Work item: Among the entries below, count each line holding the word "zona". Write only the number.

Start of Dataset entries

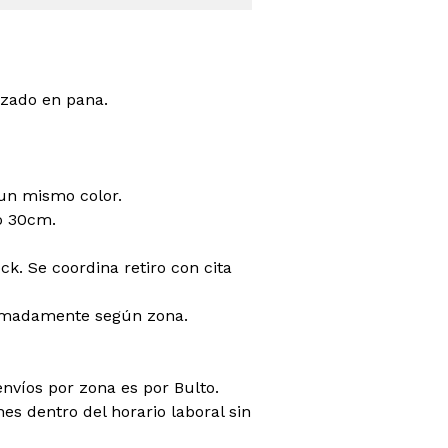
izado en pana.
un mismo color.
o 30cm.
ck. Se coordina retiro con cita
ximadamente según zona.
envíos por zona es por Bulto.
es dentro del horario laboral sin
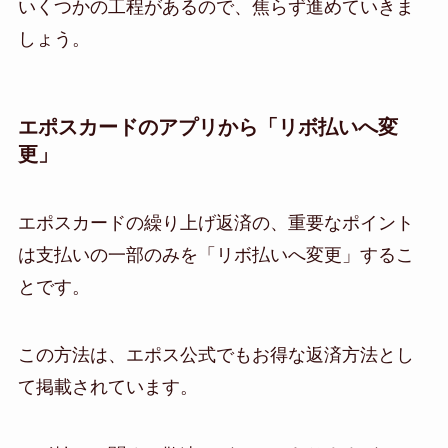
いくつかの工程があるので、焦らず進めていきま
しょう。
エポスカードのアプリから「リボ払いへ変
更」
エポスカードの繰り上げ返済の、重要なポイント
は支払いの一部のみを「リボ払いへ変更」するこ
とです。
この方法は、エポス公式でもお得な返済方法とし
て掲載されています。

End of Dataset entries

Response: 2